The Criminal Code of Canada’s self-defence section was recently revised in order to provide a more comprehensive definition of self-defence and codify a list of factors to be considered when evaluating a claim of this nature. Section 34 of the Code states that a person is not guilty of an offence if they believe on reasonable grounds that force (or a threat of force) is being used against them, that in defending themselves they are acting purely in order to defend themselves or another person from the use of force, and that they are reasonably defending themselves given the circumstances of the violence (or threat) being used against them (Criminal Code, s. 34(1). A court shall consider a list of factors, including, but not limited to:
- the nature of the force or threat;
- the extent to which the use of force was imminent and whether there were other means available to respond to the potential use of force;
- the person’s role in the incident;
- whether any party to the incident used or threatened to use a weapon;
- the size, age, gender and physical capabilities of the parties to the incident;
- the nature, duration and history of any relationship between the parties to the incident, including any prior use or threat of force and the nature of that force or threat;
f1. any history or interaction or communication between the parties to the incident;
- the nature and proportionality of the person’s response to the use or threat of force; and
- whether the act was committed was in response to a use or threat of force that the person knew was lawful.”

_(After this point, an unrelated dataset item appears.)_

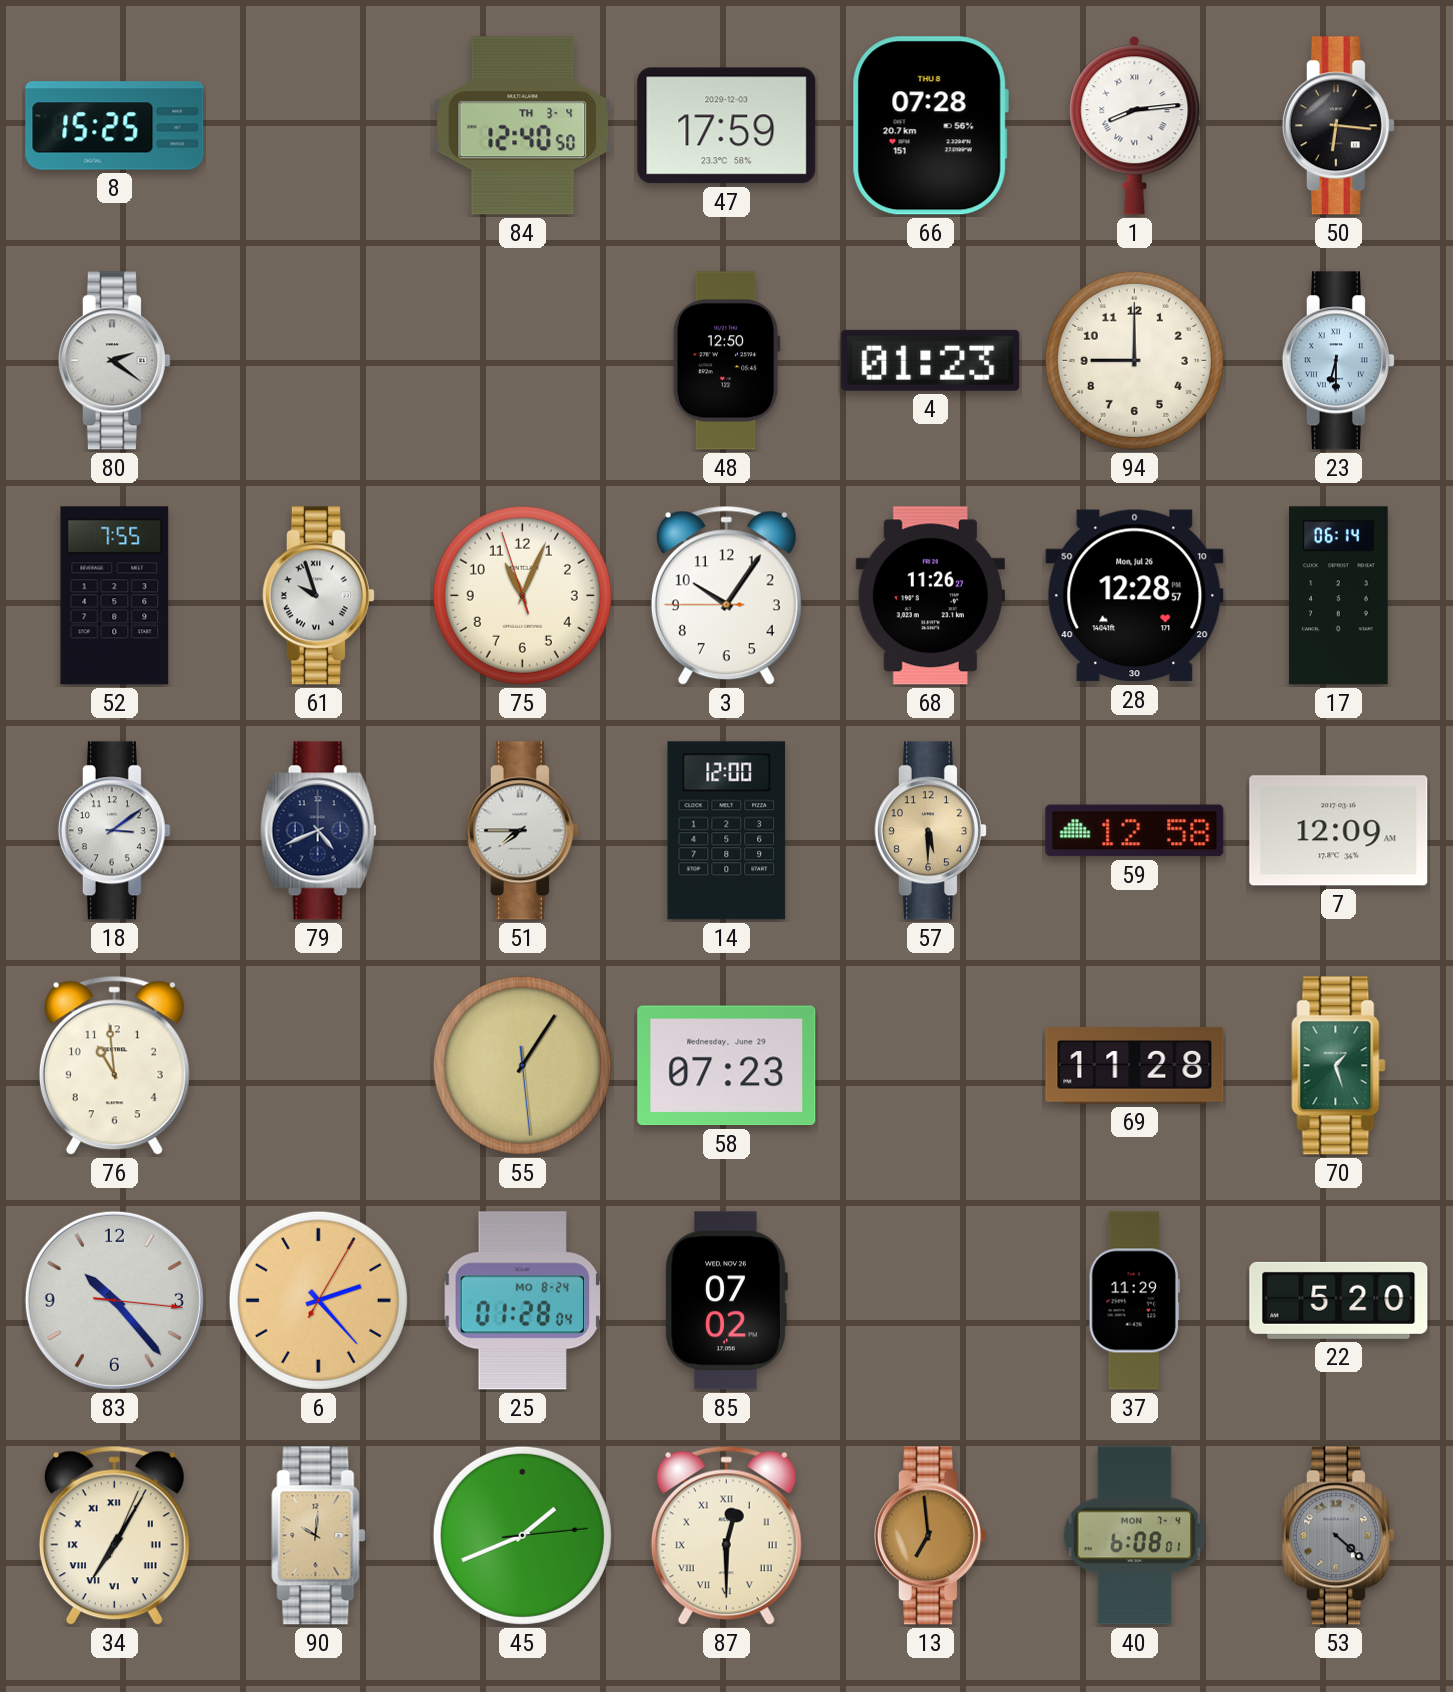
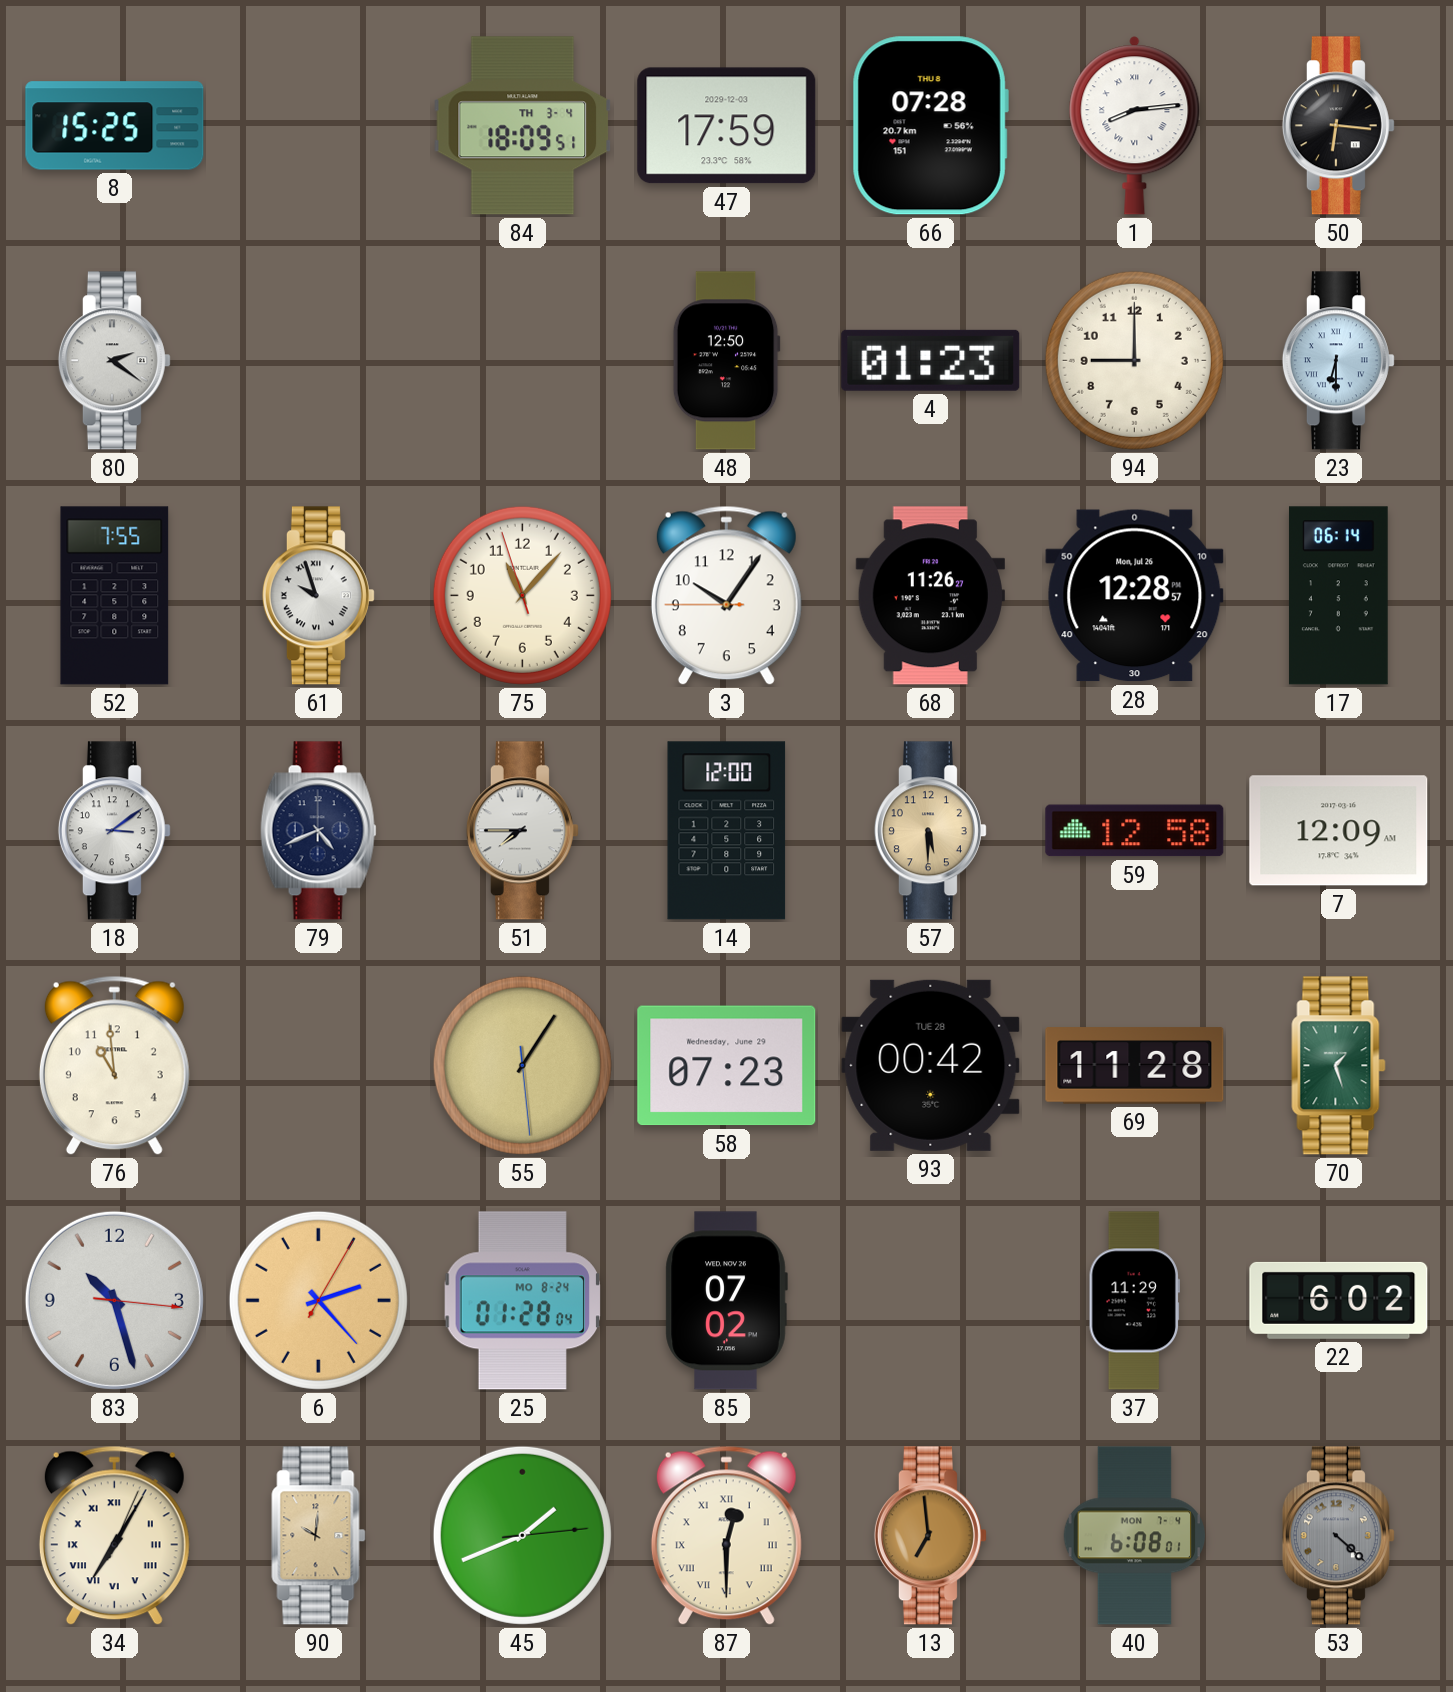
84: 12:40 -> 18:09
75: 11:03 -> 11:06
93: none -> 00:42
83: 10:23 -> 10:27
22: 5:20 -> 6:02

(Criminal Code of Canada, s. 34(2).
Sentencing & Parole
Those convicted of murder – either first or second degree, must be sentenced to imprisonment for life. For an adult who has been convicted of first degree murder, generally they will not be eligible for parole until they have served at least twenty-five years. For an adult who has been convicted of second degree murder, they will need to serve between ten and twenty-five years, as determined by the courts (Criminal Code, s. 235). As a result of capital punishment being abolished, section 745.6 of the Criminal Code was introduced, also known as the “faint-hope clause.” This clause provides those who have been convicted of murder an opportunity to apply for a reduction in the number of years they must serve in order to apply for parole, and can only be made after fifteen years have been served.
Although manslaughter is an offence which is considered to be a downgraded version of murder, it still carries with it considerable social stigma and penalty. Everyone who is convicted of manslaughter is guilty of an indictable offence and is liable to imprisonment for life, and where a firearm is used a minimum punishment of four years imprisonment (Criminal Code, s. 236). Sentencing for manslaughter can be very difficult and the punishment will be reflected by the facts of the case, therefore it is very hard to speculate on the existence of a benchmark for sentencing.